Host the recording somewhere accessible and add it to your registration flow. Anyone who registers after the live date should receive the recording automatically. This turns a single live event into an ongoing lead generation asset with no additional work per lead.

Repurpose it

The recording is raw material, not just a backup for people who missed the live session. Before you do anything else, watch it back — or have someone on the team watch it — and mark the moments that are genuinely useful in isolation. Highlights from Q&A, a particularly clear explanation of a concept, a data point you referenced. These are your clips.

A 45-minute webinar typically yields three to six short clips in the 60-to-90-second range. These work as standalone social posts, LinkedIn content, or email newsletter additions. You do not need a professional editor — a screen recording tool with basic trim controls is enough for clips that will live on social media.

The transcript, once cleaned up, becomes the backbone of a blog post. Do not publish the raw transcript — that is a wall of informal speech that reads badly. Use the structure of the webinar (intro, main sections, Q&A themes) as the outline for a written guide, and write from the transcript rather than transcribing it directly. A 45-minute session on “how to evaluate project management tools” should produce a 1,000-to-1,500-word guide that ranks for the informational queries the webinar was designed around.

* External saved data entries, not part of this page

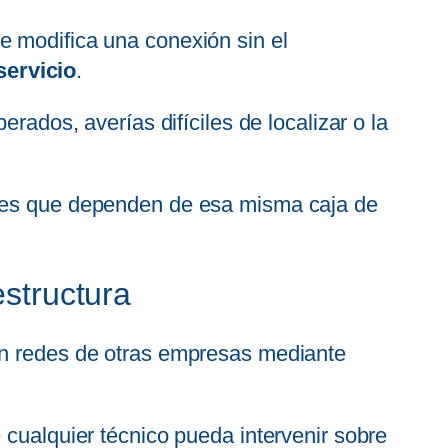
e modifica una conexión sin el
servicio
.
perados, averías difíciles de localizar o la
ntes que dependen de esa misma caja de
estructura
zan redes de otras empresas mediante
 cualquier técnico pueda intervenir sobre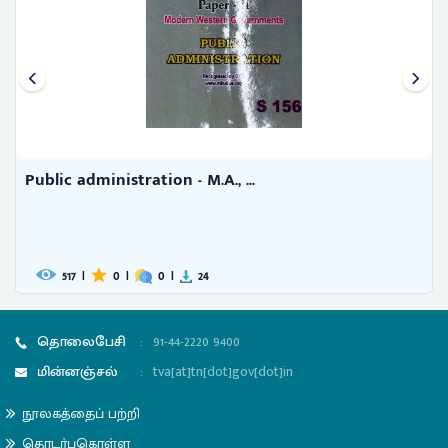
Public administration - M.A., ...
517
|
0
|
0
|
24
தொலைபேசி
:
91-44-2220 9400
மின்னஞ்சல்
:
tva[at]tn[dot]gov[dot]in
நூலகத்தைப் பற்றி
தொடர்புகொள்ள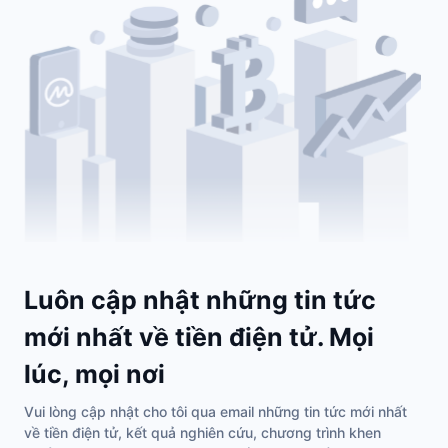
Luôn cập nhật những tin tức
mới nhất về tiền điện tử. Mọi
lúc, mọi nơi
Vui lòng cập nhật cho tôi qua email những tin tức mới nhất
về tiền điện tử, kết quả nghiên cứu, chương trình khen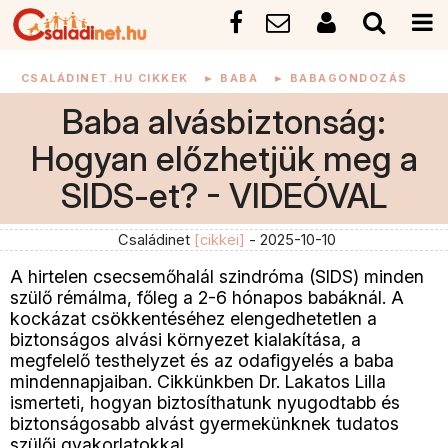
CSALÁDINET.HU CIKKEK
►
BABA
►
BABAGONDOZÁS
Baba alvásbiztonság:
Hogyan előzhetjük meg a
SIDS-et? - VIDEÓVAL
Családinet
[cikkei]
- 2025-10-10
A hirtelen csecsemőhalál szindróma (SIDS) minden
szülő rémálma, főleg a 2-6 hónapos babáknál. A
kockázat csökkentéséhez elengedhetetlen a
biztonságos alvási környezet kialakítása, a
megfelelő testhelyzet és az odafigyelés a baba
mindennapjaiban. Cikkünkben Dr. Lakatos Lilla
ismerteti, hogyan biztosíthatunk nyugodtabb és
biztonságosabb alvást gyermekünknek tudatos
szülői gyakorlatokkal.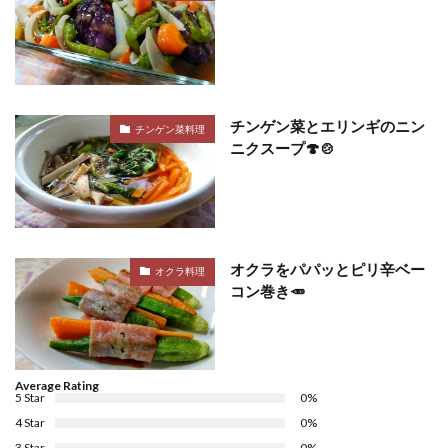
チンゲン菜とエリンギのニン
チンゲン菜料理
ニクスープ🍄🍲
オクラをパパッとピリ辛ベー
オクラ料理
コン巻き🥕
Average Rating
5 Star
0%
4 Star
0%
3 Star
0%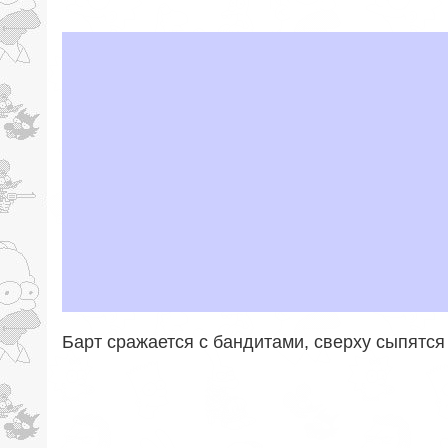
Барт сражается с бандитами, сверху сыпятся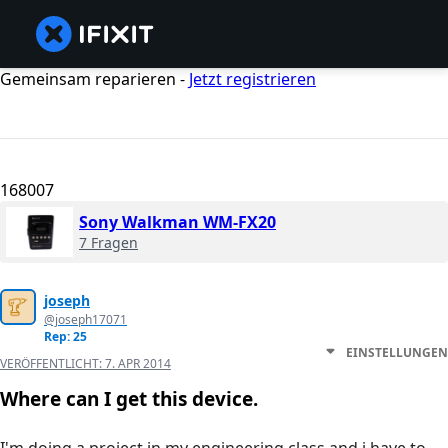
Gemeinsam reparieren -
Jetzt registrieren
168007
Sony Walkman WM-FX20
7 Fragen
joseph
@joseph17071
Rep: 25
EINSTELLUNGEN
VERÖFFENTLICHT:
7. APR 2014
Where can I get this device.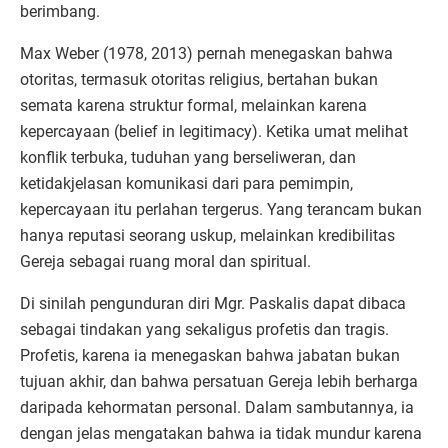
berimbang.
Max Weber (1978, 2013) pernah menegaskan bahwa
otoritas, termasuk otoritas religius, bertahan bukan
semata karena struktur formal, melainkan karena
kepercayaan (belief in legitimacy). Ketika umat melihat
konflik terbuka, tuduhan yang berseliweran, dan
ketidakjelasan komunikasi dari para pemimpin,
kepercayaan itu perlahan tergerus. Yang terancam bukan
hanya reputasi seorang uskup, melainkan kredibilitas
Gereja sebagai ruang moral dan spiritual.
Di sinilah pengunduran diri Mgr. Paskalis dapat dibaca
sebagai tindakan yang sekaligus profetis dan tragis.
Profetis, karena ia menegaskan bahwa jabatan bukan
tujuan akhir, dan bahwa persatuan Gereja lebih berharga
daripada kehormatan personal. Dalam sambutannya, ia
dengan jelas mengatakan bahwa ia tidak mundur karena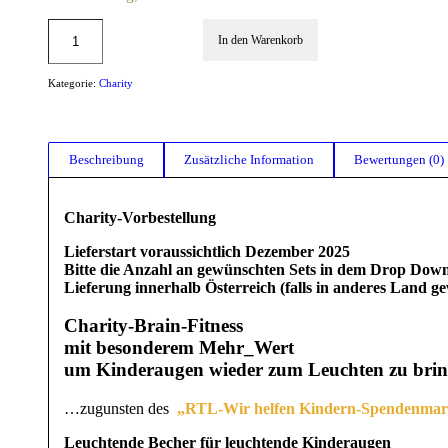
In den Warenkorb
Kategorie:
Charity
Beschreibung
Zusätzliche Information
Bewertungen (0)
Charity-Vorbestellung
Lieferstart voraussichtlich Dezember 2025
Bitte die Anzahl an gewünschten Sets in dem Drop Do
Lieferung innerhalb Österreich (falls in anderes Land ge
Charity-Brain-Fitness
mit besonderem Mehr_Wert
um Kinderaugen wieder zum Leuchten zu brin
…zugunsten des
„RTL-Wir helfen Kindern-Spendenmar
Leuchtende Becher für leuchtende Kinderaugen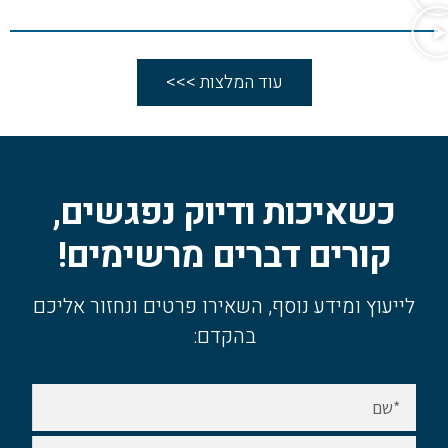
עוד המלצות >>>
כשאיכות ודיוק נפגשים,
קורים דברים מרשימים!
לייעוץ ומידע נוסף, השאירו פרטים ונחזור אליכם
בהקדם: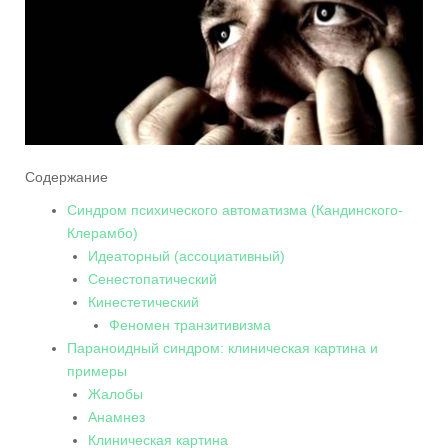
Содержание
Синдром психического автоматизма (Кандинского-
Клерамбо)
Идеаторный (ассоциативный)
Сенестопатический
Кинестетический
Феномен транзитивизма
Параноидный синдром: клиническая картина и
примеры
Жалобы
Анамнез
Клиническая картина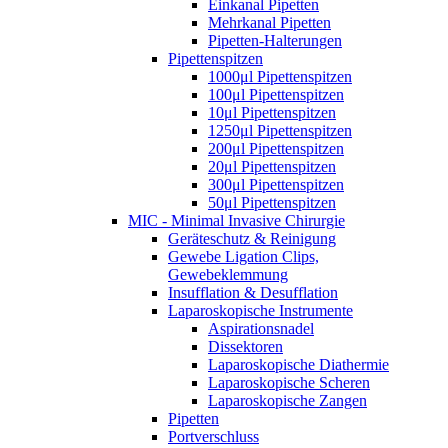
Einkanal Pipetten
Mehrkanal Pipetten
Pipetten-Halterungen
Pipettenspitzen
1000μl Pipettenspitzen
100μl Pipettenspitzen
10μl Pipettenspitzen
1250μl Pipettenspitzen
200μl Pipettenspitzen
20μl Pipettenspitzen
300μl Pipettenspitzen
50μl Pipettenspitzen
MIC - Minimal Invasive Chirurgie
Geräteschutz & Reinigung
Gewebe Ligation Clips,
Gewebeklemmung
Insufflation & Desufflation
Laparoskopische Instrumente
Aspirationsnadel
Dissektoren
Laparoskopische Diathermie
Laparoskopische Scheren
Laparoskopische Zangen
Pipetten
Portverschluss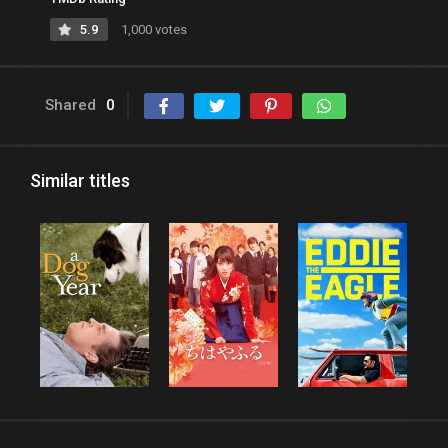
5.9
1,000 votes
Shared
0
Similar titles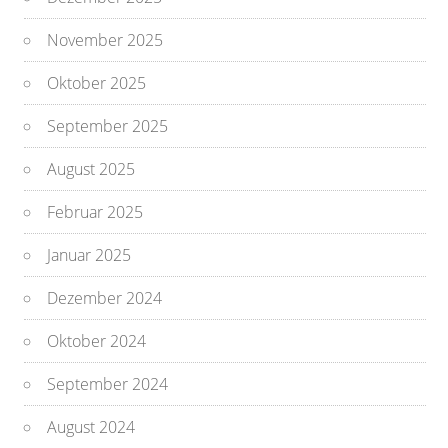
November 2025
Oktober 2025
September 2025
August 2025
Februar 2025
Januar 2025
Dezember 2024
Oktober 2024
September 2024
August 2024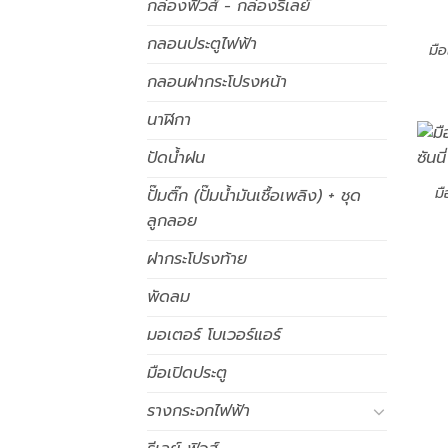
กล่องฟิวส์ - กล่องรีเลย์
กลอนประตูไฟฟ้า
มือ
กลอนฝากระโปรงหน้า
นาฬิกา
ปัดน้ำฝน
มื
ปั๊มติ๊ก (ปั๊มน้ำมันเชื้อเพลิง) + ชุด
ลูกลอย
ฝากระโปรงท้าย
พัดลม
มอเตอร์ โบเวอร์แอร์
มือเปิดประตู
รางกระจกไฟฟ้า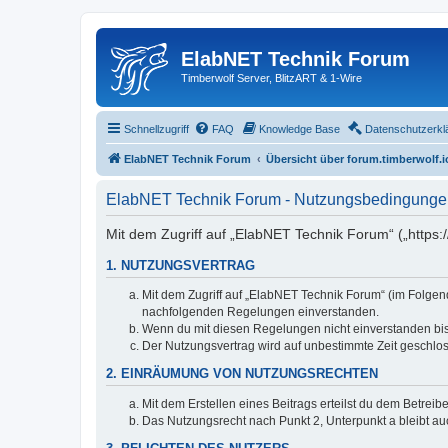
ElabNET Technik Forum
Timberwolf Server, BlitzART & 1-Wire
Schnellzugriff
FAQ
Knowledge Base
Datenschutzerkl
ElabNET Technik Forum
Übersicht über forum.timberwolf.i
ElabNET Technik Forum - Nutzungsbedingunge
Mit dem Zugriff auf „ElabNET Technik Forum“ („https:
1. NUTZUNGSVERTRAG
Mit dem Zugriff auf „ElabNET Technik Forum“ (im Folgend
nachfolgenden Regelungen einverstanden.
Wenn du mit diesen Regelungen nicht einverstanden bist,
Der Nutzungsvertrag wird auf unbestimmte Zeit geschlos
2. EINRÄUMUNG VON NUTZUNGSRECHTEN
Mit dem Erstellen eines Beitrags erteilst du dem Betrei
Das Nutzungsrecht nach Punkt 2, Unterpunkt a bleibt 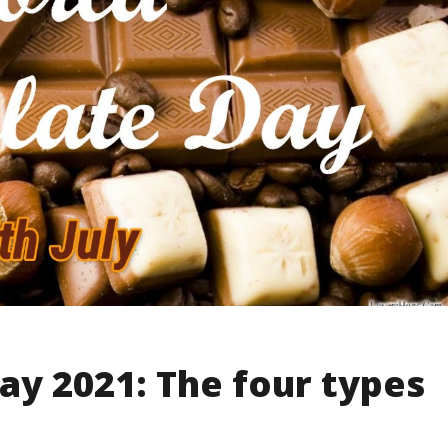
ay 2021: The four types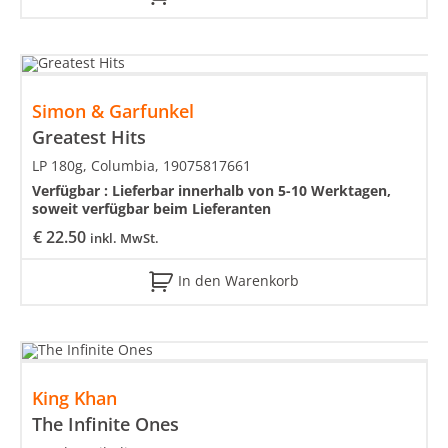
Simon & Garfunkel
Greatest Hits
LP 180g, Columbia, 19075817661
Verfügbar :
Lieferbar innerhalb von 5-10 Werktagen,
soweit verfügbar beim Lieferanten
€
22.50
inkl. MwSt.
In den Warenkorb
King Khan
The Infinite Ones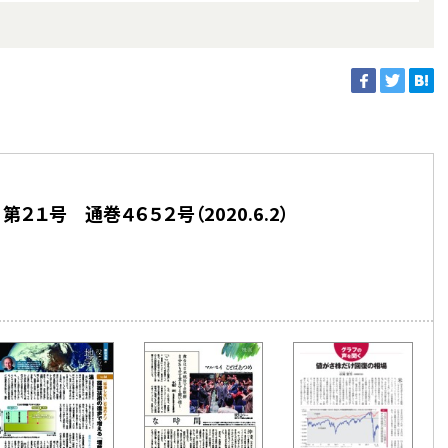
２１号 通巻４６５２号（2020.6.2）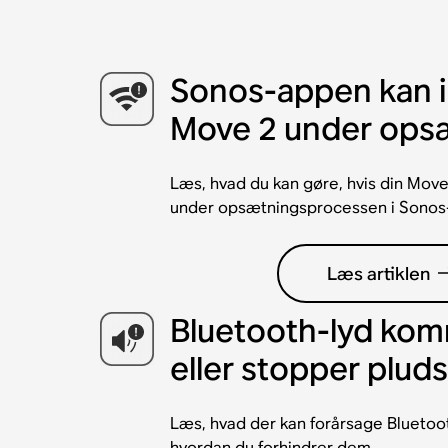
Sonos-appen kan i
Move 2 under ops
Læs, hvad du kan gøre, hvis din Move 
under opsætningsprocessen i Sonos
Læs artiklen
Bluetooth-lyd kom
eller stopper pluds
Læs, hvad der kan forårsage Bluetoot
hvordan du forhindrer dem.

If your session included a strong Q&A section, pull the top five or six questions and answers out as a separate FAQ post or newsletter issue. These perform well because they reflect real questions from real people. Finally, create a simple registration page for the on-demand recording and link to it from your existing content and email footer. A webinar that runs once generates value once; a webinar with an on-demand landing page generates value indefinitely.

The leverage is in the system

For a small team, the temptation is to treat each webinar as a one-off project — a lot of preparation, a live event, and then move on to the next thing. The teams that get outsized returns from webinars treat them as a system: a repeatable format, a consistent follow-up sequence, and a deliberate repurposing workflow that extracts the most value from every session they run. The first webinar is practice. The third is infrastructure.